Moral and spiritual values have become news. We have Nick Tate, chief executive of the School Curriculum and Assessment Authority calling for clear moral directives; OFSTED on the look-out for the spiritual across the curriculum and Prince Charles calling for spiritual renewal to preserve “those intuitive powers of the heart which lie at the root of all spiritual experience”. Plenty of rhetoric, then, but what is going on at the chalk face?

Imagine finding a response like this to your day’s teaching: “I now know I am important because I can think and I never thought about that before.” Martin Cook, a Year 11 pupil at Crispin School in Streat, Somerset wrote that after taking part in the school’s first “Science and Religion Conference”. How did happen that a lad like Martin should have had such an enlightening day just after his mocks? And what light does his experience throw on the current debate?

The day was conceived by Frances Thomson, head of RE at the school, “I was concerned that the really big questions of meaning and purpose were being lost. Our PSE programme simply didn’t get to grips with important spiritual or religious issues.” She found an ally in Paul Nicholson, the school’s head of science. ” The original science order of the national curriculum included a whole section on the nature of science. We really should be teaching this kind if critical thinking.”
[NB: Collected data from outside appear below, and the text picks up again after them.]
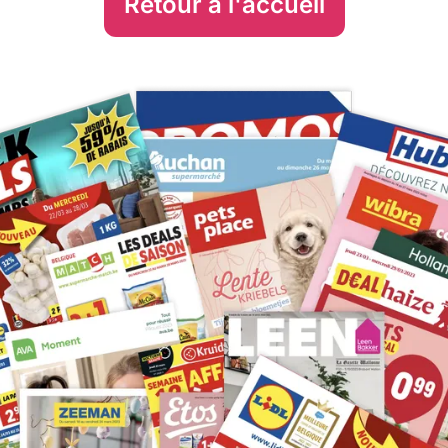
Retour à l'accueil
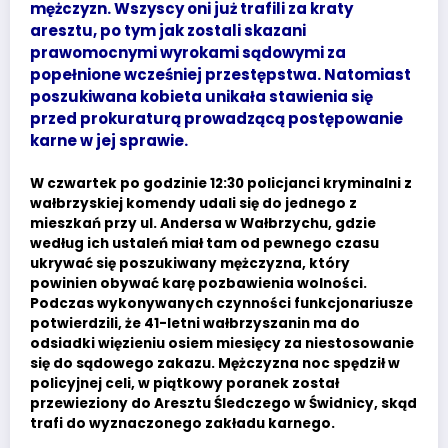
mężczyzn. Wszyscy oni już trafili za kraty
aresztu, po tym jak zostali skazani
prawomocnymi wyrokami sądowymi za
popełnione wcześniej przestępstwa. Natomiast
poszukiwana kobieta unikała stawienia się
przed prokuraturą prowadzącą postępowanie
karne w jej sprawie.
W czwartek po godzinie 12:30 policjanci kryminalni z
wałbrzyskiej komendy udali się do jednego z
mieszkań przy ul. Andersa w Wałbrzychu, gdzie
według ich ustaleń miał tam od pewnego czasu
ukrywać się poszukiwany mężczyzna, który
powinien obywać karę pozbawienia wolności.
Podczas wykonywanych czynności funkcjonariusze
potwierdzili, że 41-letni wałbrzyszanin ma do
odsiadki więzieniu osiem miesięcy za niestosowanie
się do sądowego zakazu. Mężczyzna noc spędził w
policyjnej celi, w piątkowy poranek został
przewieziony do Aresztu Śledczego w Świdnicy, skąd
trafi do wyznaczonego zakładu karnego.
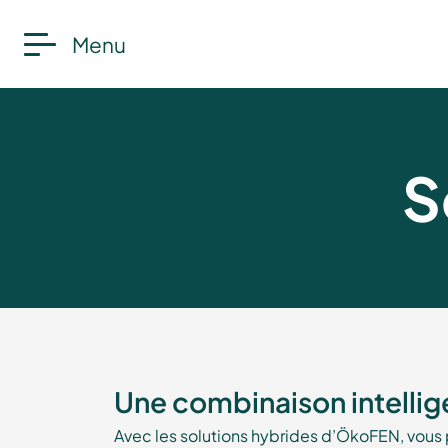
Menu
S
Une combinaison intellig
Avec les solutions hybrides d’ÖkoFEN, vous 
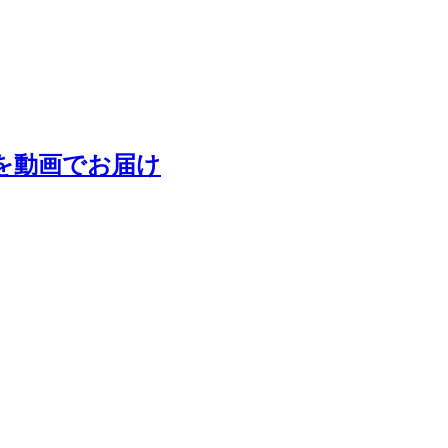
を動画でお届け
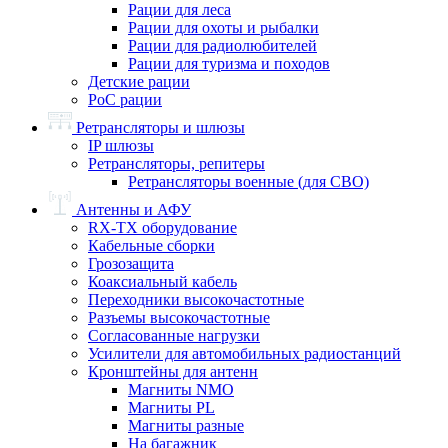
Рации для леса
Рации для охоты и рыбалки
Рации для радиолюбителей
Рации для туризма и походов
Детские рации
PoC рации
Ретрансляторы и шлюзы
IP шлюзы
Ретрансляторы, репитеры
Ретрансляторы военные (для СВО)
Антенны и АФУ
RX-TX оборудование
Кабельные сборки
Грозозащита
Коаксиальный кабель
Переходники высокочастотные
Разъемы высокочастотные
Согласованные нагрузки
Усилители для автомобильных радиостанций
Кронштейны для антенн
Магниты NMO
Магниты PL
Магниты разные
На багажник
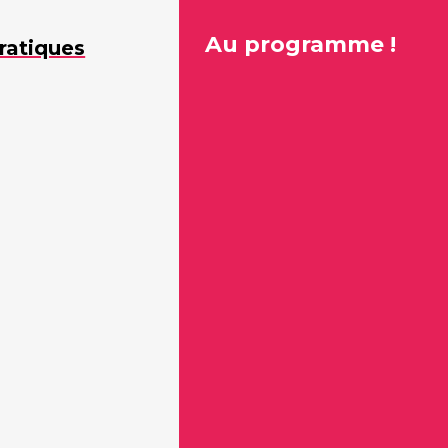
Au programme !
ratiques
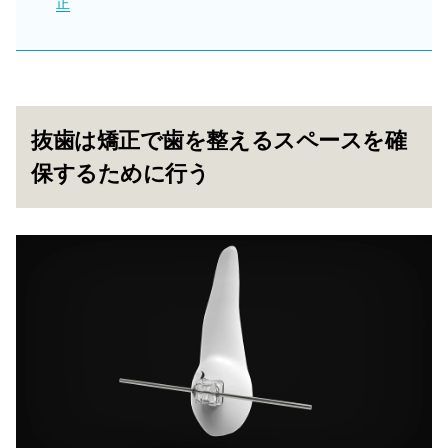
正
抜歯は矯正で歯を整えるスペースを確
保するために行う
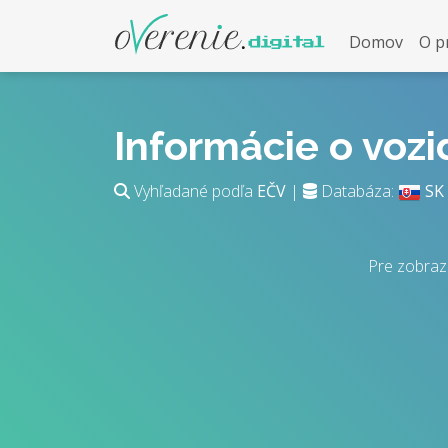
Domov
O p
Informácie o voz
Vyhľadané podľa
EČV
|
Databáza:
SK
Pre zobraz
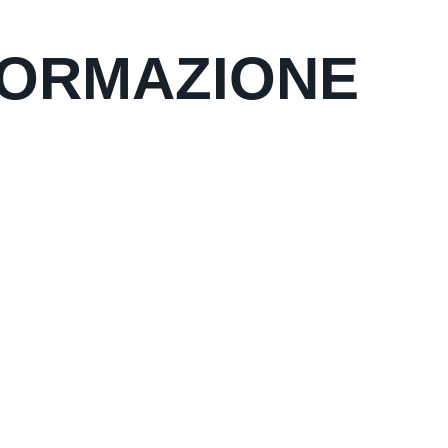
FORMAZIONE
I had been invited through the Scientific and Medical Network to provide the opening address. The Network is an informal international group which questions the assumptions of contemporary scientific thinking, remaining open to intuitive and spiritual insights.
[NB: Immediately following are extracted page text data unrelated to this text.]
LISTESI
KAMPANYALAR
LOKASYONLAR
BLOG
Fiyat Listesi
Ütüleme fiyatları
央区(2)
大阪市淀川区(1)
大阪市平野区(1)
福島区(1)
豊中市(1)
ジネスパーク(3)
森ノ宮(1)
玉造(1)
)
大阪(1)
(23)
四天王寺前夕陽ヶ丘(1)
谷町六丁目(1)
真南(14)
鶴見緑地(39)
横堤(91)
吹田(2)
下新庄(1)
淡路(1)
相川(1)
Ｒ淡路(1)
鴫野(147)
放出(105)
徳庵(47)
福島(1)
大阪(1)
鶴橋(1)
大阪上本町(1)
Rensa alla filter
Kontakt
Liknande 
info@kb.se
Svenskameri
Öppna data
On a dreary December morning, such grandiose notions seemed distant. “Dunno why I came in today.” Outside, the sun was struggling to persuade the day that it was worth getting up. I pointed to a few threshold moments in my own life: killing a chicken, seeing my son born, when all my questions flowed together. What is life? Where does it come from? Where does it go? The big scientific questions of our age are also the big spiritual questions, I said. Schools may chop up your education into “subjects” but yours, I continued bravely, ignoring the waves of indifference emanating from the slim rows before me, is different.
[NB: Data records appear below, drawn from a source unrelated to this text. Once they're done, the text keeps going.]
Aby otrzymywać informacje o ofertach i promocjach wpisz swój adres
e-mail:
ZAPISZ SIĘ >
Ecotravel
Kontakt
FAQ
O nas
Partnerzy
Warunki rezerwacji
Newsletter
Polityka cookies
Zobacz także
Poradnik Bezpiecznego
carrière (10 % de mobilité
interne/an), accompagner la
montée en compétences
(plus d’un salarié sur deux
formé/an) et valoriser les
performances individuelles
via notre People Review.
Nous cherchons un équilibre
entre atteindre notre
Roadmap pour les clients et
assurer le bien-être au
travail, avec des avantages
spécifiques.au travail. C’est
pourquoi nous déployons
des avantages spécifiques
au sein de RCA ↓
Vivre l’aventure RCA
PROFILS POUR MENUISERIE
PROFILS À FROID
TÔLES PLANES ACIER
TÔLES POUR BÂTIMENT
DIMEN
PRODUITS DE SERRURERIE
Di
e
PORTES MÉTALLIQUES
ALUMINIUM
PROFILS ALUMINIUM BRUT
“Now I know I should have stayed at home,” shrugged one disgruntled lad as he passed me.

The day began with an exploration of two big questions of science and religion: how was matter created and how did human life come into being. Pupils watched the CEM video The Question Is. . . ? For many, it was eye-opening to consider that the Big Bang, the formation of the Earth and the gradual emergence of life bore at least some relationship to the Judaeo-Christian tradition. That such discussion should take place in a science lab with a science teacher happy to share the stage with a local minister was deeply reassuring. In the discussion which followed there were some brave and thoughtful questions: what is it that makes us uniquely human? How can evil have just evolved by random selection?

The group then entered the experiential experimental part of their day. In four sessions they measured maps, looked at candles, tossed coins and examined biological forms. The map measuring was a charming and characteristically gentle Quaker exercise about the multiplicity of ways of approaching the truth. In the chemistry lab, instead of a Bunsen burner, pupils experienced a lighted candle, with all its its romantic, spiritual, ritual, elemental, poetic and symbolic resonance and considered how the word “fire” encompasses more than the scientific “combustion” with its overtones of mechanical working and quantifiability. What kind of science could possibly allow qualitative experience?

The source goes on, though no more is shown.